There are really only two possibilities: Either Flynn told his colleagues a lie, which they repeated because they believed him, or Flynn told them the truth, and they chose to help cover up his alleged wrongdoing.

For his part, Pence and his office have gone out of their way to say that the vice president relied entirely on Flynn’s word when he addressed the subject publicly. In other words, the VP is arguing that he was lied to.

  MSNBC
Unfortunately for the VP, he's not high on the White House totem.
Despite the uproar on Friday, the president spoke briefly to reporters on Friday aboard Air Force One, where he claimed to have no idea what story journalists were even referring to. “I don’t know about that, I haven’t seen it,” Trump said. “What report is that? I haven’t seen that. I’ll look into that.”
Yeah, that sounds real.  Imagine talking to the Russians without letting T-Rump know.  I don't believe it.
Although Mr. Trump suggested to reporters aboard Air Force One on Friday that he was unaware of the latest questions swirling around Mr. Flynn’s dealings with Russia, aides said over the weekend in Florida — where Mr. Flynn accompanied the president and Japan’s prime minister, Shinzo Abe — that Mr. Trump was closely monitoring the reaction to Mr. Flynn’s conversations.
Why would he have Flynn with him during Abe's visit? Doesn't sound like access to T-Rump is being scaled back.  I think the Rump told him to talk to the Russians. Maybe he's setting him up, but he's definitely using the man for some end. And T-Rump knowing about (ordering) the Flynn conversation would not mean Pence wasn't lied to. Pence, I think, is going to find his job extremely difficult. He may often find himself on the outside looking in, being the fool and possibly the scapegoat. He'll learn to just keep his mouth shut.
There are transcripts of a conversation in at least one phone call, recorded by American intelligence agencies that wiretap foreign diplomats, which may determine Mr. Flynn’s future.
The Times report doesn't elucidate that statement.

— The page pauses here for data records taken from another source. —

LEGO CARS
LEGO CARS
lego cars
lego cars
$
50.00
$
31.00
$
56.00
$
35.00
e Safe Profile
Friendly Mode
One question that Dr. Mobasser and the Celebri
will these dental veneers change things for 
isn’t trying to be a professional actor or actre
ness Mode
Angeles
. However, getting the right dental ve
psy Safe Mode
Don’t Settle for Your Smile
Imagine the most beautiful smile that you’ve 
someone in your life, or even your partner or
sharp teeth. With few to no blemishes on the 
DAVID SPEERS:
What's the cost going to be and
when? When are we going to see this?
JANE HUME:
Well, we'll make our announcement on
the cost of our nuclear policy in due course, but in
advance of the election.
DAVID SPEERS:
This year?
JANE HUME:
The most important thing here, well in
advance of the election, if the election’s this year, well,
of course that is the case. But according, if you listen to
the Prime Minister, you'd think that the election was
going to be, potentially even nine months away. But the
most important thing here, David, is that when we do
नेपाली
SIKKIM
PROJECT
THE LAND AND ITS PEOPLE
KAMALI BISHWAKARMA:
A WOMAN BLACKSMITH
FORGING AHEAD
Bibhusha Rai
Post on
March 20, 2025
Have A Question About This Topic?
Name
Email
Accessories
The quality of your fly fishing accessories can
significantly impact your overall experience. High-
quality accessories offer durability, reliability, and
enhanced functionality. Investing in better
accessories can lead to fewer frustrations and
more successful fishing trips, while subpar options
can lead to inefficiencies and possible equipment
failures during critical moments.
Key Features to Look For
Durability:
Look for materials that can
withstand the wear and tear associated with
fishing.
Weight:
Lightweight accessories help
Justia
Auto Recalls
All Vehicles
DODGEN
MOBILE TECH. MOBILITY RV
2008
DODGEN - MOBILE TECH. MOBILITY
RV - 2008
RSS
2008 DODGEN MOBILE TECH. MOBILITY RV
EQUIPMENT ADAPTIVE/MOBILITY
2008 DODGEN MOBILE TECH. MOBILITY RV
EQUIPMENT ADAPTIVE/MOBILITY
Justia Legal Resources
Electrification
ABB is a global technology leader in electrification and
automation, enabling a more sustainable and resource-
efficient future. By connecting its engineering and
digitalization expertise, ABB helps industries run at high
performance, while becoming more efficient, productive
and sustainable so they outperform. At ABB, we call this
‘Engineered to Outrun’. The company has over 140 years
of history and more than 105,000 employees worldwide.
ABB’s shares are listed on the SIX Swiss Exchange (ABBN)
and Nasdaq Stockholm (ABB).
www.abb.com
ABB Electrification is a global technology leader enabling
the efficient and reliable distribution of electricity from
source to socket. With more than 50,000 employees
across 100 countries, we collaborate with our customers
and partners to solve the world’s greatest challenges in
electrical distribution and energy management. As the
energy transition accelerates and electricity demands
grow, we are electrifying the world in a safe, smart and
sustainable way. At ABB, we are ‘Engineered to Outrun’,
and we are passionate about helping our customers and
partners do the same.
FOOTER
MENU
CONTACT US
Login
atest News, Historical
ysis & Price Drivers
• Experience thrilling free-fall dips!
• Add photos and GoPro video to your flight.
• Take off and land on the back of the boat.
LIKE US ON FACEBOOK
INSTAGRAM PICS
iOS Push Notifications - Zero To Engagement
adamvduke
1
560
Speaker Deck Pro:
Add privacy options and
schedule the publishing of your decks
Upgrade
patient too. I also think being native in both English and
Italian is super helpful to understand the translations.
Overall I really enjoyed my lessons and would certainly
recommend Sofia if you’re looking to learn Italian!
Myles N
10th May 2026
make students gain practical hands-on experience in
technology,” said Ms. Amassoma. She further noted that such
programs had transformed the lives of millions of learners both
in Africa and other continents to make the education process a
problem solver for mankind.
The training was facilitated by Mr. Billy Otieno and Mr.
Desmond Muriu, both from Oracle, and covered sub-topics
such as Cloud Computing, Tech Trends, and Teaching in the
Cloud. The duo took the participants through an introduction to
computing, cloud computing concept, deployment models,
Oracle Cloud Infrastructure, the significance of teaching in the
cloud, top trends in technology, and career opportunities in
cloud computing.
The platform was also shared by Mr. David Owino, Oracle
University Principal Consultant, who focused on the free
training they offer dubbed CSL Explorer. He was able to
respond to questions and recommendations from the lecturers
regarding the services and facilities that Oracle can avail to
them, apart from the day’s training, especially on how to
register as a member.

Like anyone else in the administration, Flynn can be FIRED! without notice or concern, whether he does the Rump's bidding or not. T-Rump cares for no one but himself. The rest of the world are props for his selfie.
[Robin Townley, a] top deputy to national security adviser Michael Flynn was rejected for a critical security clearance, effectively ending his tenure on the National Security Council and escalating tensions between Flynn and the intelligence community.

The move came as Flynn’s already tense relationships with others in the Trump administration and the intelligence community were growing more fraught after reports that Flynn had breached diplomatic protocols in his conversations with the Russian ambassador to the United States.

[...]

“They believe this is a hit job from inside the CIA on Flynn and the people close to him,” said one source, who argued that some in the intelligence community feel threatened by Flynn and his allies.

[...]

Rep. Adam Schiff of California, the ranking Democrat on the House intelligence committee, dismissed as “baloney” any suggestion that the clearance was denied because the intelligence community was trying to brush back Flynn.

Trump and Flynn “see treachery everywhere they go.”

  Politico
Schiff, you could be skating on thin ice.

...but hey, do what you want...you will anyway.